2010Acquiring Competence from Performance Data: Online learnability of OT and HG with simulated annealing.
Conference talk given at: Computational Linguistics in the Netherlands (CLIN) 20, February 5, 2010, Utrecht, Netherlands. See also http://www.clin.nl/20/. Slides.

 

 

Abstract:

Children acquire their linguistic competence from performance data, which often include fast speech errors and other non-trivial distortions compared to the teacher' competence. Thus, learning should be robust to performance phenomena.

We have examined the consequences of this obvious, but often ignored fact for learning algorithms of Optimality Theory (OT) and of Harmonic Grammar (HG).

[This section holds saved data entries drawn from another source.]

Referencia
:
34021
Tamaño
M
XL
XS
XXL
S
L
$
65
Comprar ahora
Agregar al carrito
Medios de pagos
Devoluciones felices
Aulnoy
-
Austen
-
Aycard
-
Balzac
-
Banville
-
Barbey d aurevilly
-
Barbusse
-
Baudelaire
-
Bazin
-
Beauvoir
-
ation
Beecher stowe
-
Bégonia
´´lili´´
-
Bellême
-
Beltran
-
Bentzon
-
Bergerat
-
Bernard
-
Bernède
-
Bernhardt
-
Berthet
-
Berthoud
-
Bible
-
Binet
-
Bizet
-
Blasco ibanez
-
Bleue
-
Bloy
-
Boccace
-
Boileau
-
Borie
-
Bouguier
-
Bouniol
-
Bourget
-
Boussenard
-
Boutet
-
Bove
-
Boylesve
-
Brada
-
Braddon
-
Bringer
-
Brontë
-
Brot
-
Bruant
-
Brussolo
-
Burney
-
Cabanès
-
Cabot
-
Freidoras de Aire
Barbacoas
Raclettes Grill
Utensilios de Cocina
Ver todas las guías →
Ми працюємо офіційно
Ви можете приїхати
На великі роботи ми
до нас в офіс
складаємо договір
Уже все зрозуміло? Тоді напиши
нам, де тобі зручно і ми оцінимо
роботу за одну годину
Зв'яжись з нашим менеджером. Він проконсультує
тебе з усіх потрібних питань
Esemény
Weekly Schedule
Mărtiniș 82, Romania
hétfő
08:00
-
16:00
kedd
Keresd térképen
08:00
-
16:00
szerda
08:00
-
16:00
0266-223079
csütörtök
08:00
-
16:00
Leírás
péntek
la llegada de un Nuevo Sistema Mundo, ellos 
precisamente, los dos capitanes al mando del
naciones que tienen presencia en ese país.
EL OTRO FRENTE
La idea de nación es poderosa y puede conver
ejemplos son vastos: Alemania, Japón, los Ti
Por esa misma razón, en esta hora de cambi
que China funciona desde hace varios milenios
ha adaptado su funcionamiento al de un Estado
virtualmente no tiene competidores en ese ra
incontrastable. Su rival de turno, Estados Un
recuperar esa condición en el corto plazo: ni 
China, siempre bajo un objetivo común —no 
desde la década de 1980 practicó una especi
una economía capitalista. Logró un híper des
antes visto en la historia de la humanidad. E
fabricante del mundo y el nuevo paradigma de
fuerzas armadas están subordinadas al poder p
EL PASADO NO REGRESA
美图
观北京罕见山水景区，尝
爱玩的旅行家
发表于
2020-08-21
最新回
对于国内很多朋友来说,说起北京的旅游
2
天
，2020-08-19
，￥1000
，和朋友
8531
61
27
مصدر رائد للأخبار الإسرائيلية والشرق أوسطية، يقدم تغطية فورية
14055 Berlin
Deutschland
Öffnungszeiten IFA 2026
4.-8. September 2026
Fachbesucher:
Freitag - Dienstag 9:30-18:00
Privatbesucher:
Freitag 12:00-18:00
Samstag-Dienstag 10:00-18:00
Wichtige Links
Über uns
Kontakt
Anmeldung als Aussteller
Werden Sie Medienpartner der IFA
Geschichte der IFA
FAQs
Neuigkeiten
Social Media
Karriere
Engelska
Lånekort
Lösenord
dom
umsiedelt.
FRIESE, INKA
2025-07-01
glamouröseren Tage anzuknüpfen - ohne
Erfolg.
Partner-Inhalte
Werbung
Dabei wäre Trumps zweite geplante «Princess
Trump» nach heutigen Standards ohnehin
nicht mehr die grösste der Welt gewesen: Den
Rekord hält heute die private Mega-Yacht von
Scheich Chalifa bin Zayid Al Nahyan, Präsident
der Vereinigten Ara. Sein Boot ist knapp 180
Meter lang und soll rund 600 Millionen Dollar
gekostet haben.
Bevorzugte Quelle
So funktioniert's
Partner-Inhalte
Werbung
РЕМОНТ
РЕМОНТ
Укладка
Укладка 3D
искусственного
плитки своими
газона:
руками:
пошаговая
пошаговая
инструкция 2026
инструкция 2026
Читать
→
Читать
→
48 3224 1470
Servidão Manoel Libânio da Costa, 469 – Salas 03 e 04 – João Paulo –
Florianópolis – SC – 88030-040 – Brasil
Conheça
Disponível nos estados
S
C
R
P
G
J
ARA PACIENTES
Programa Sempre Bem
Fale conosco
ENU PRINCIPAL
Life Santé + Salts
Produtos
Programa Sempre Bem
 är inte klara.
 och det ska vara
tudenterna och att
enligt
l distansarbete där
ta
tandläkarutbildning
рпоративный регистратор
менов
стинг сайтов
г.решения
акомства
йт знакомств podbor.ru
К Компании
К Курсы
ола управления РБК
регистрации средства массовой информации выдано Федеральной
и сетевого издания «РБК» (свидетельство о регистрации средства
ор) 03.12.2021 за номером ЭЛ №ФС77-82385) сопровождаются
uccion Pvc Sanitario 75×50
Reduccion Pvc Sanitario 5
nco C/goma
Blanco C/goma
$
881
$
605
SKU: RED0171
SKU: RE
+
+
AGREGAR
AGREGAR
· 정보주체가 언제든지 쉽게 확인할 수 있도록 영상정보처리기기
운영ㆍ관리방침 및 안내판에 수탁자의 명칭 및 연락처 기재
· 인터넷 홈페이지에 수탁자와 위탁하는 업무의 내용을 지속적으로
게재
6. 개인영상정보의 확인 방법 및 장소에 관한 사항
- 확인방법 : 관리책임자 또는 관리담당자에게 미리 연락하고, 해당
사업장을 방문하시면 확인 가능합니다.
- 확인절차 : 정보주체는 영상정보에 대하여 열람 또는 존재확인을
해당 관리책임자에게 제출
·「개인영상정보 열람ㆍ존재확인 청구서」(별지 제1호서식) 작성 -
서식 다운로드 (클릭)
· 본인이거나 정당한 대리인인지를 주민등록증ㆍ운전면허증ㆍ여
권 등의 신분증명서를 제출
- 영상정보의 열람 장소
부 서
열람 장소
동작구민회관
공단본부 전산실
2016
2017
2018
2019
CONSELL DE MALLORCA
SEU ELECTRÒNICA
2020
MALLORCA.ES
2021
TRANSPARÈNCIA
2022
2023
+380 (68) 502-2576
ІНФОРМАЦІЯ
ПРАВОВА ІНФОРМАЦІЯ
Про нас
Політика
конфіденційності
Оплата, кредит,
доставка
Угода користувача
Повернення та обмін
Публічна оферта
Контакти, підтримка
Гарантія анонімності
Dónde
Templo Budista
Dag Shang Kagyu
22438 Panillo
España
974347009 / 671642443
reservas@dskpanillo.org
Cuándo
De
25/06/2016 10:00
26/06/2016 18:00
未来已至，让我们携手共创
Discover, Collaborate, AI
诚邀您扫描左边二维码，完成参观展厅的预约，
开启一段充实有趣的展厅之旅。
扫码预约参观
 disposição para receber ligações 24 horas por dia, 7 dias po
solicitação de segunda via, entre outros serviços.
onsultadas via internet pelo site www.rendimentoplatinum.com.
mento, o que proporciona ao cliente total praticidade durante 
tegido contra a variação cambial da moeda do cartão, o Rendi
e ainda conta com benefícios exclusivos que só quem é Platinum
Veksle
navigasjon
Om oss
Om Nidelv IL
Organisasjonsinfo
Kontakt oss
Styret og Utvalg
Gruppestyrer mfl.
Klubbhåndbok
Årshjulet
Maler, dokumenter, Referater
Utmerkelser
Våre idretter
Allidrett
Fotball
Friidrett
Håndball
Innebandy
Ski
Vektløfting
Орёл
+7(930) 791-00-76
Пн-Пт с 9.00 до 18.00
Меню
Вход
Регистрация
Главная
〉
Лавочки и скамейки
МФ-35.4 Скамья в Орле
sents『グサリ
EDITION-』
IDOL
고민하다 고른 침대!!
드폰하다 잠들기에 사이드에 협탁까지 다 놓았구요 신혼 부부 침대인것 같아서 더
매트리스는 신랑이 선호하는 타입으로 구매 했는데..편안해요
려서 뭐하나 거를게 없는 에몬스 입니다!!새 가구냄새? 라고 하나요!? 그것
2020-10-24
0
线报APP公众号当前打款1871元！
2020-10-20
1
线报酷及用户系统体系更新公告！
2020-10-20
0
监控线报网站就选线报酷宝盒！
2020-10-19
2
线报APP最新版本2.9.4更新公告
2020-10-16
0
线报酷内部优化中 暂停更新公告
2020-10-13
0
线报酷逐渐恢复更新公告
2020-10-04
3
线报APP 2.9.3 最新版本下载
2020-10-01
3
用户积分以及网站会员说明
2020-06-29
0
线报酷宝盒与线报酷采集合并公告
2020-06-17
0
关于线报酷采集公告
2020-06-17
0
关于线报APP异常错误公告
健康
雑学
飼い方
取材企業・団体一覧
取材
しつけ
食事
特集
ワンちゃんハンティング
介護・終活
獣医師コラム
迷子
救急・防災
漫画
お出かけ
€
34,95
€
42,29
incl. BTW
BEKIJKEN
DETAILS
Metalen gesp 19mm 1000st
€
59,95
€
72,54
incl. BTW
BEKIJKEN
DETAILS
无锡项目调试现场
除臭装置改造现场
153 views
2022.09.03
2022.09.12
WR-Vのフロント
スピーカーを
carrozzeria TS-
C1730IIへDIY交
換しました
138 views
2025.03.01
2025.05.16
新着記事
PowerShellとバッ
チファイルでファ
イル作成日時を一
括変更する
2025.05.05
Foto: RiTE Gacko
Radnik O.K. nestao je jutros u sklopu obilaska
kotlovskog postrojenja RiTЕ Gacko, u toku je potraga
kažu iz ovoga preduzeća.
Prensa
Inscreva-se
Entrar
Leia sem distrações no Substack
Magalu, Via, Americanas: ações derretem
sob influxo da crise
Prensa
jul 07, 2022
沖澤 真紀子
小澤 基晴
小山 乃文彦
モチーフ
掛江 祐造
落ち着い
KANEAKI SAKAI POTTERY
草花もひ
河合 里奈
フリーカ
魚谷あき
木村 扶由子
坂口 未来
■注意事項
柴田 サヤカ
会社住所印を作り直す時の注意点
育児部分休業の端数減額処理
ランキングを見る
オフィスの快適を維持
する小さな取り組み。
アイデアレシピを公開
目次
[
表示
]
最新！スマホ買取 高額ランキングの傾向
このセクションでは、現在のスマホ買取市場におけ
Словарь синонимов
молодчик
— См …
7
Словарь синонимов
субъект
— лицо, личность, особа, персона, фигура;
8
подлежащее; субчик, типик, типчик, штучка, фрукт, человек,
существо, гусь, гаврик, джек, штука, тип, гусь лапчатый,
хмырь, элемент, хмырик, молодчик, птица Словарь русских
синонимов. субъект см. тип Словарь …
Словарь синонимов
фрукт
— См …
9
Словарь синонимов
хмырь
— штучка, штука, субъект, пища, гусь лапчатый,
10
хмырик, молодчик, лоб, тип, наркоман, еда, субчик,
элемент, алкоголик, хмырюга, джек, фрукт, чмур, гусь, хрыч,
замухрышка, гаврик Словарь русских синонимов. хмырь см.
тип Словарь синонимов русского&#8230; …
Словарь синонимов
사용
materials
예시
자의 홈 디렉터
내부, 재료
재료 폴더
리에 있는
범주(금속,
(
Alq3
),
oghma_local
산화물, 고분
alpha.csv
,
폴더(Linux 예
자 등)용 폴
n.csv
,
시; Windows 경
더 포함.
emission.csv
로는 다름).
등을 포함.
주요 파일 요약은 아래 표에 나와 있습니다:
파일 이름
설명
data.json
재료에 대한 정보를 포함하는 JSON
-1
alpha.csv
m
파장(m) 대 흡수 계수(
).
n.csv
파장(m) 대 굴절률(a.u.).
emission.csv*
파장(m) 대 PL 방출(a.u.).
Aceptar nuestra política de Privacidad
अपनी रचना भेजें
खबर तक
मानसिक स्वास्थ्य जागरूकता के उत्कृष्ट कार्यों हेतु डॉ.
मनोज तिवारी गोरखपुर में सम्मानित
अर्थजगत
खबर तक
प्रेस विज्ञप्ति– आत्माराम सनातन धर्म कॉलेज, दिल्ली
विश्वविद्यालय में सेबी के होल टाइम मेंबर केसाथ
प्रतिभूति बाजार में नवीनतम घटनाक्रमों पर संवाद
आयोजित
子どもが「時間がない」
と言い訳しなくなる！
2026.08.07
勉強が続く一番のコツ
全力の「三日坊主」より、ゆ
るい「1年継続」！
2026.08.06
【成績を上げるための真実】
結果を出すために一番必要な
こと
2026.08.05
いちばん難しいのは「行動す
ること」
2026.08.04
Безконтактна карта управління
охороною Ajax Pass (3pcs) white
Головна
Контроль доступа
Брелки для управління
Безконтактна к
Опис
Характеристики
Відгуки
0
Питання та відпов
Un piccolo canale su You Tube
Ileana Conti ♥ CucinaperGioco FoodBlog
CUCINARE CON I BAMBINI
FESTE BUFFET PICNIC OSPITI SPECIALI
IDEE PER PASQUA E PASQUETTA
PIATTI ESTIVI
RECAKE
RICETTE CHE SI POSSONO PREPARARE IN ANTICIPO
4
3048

Linguistic competence was modelled either as an OT grammar, or as an HG grammar, whereas performance was mirrored by different implementations of these grammars: exhaustive search (producing grammatical forms only) versus simulated annealing (including also errors). The learning data thus produced served as the input to GLA, a standard online learning algorithm in OT. Within GLA, Paul Boersma's standard update rules were contrasted with Giorgio Magri's recent proposal. For each grammar type / performance type / learning rule combination, the number of learning steps until convergence was measured. We required convergence of the performance patterns, measured using the Jensen--Shannon divergence of samples produced by the learner and by the teacher, and not the convergence of the underlying grammars themselves.

The results show that Magri's update rule learns more quickly than Boersma's update rule. Moreover, simulated annealing produces performance patterns that can be more efficiently learnt in the OT case than in the HG case -- a difference not observed with exhaustive search.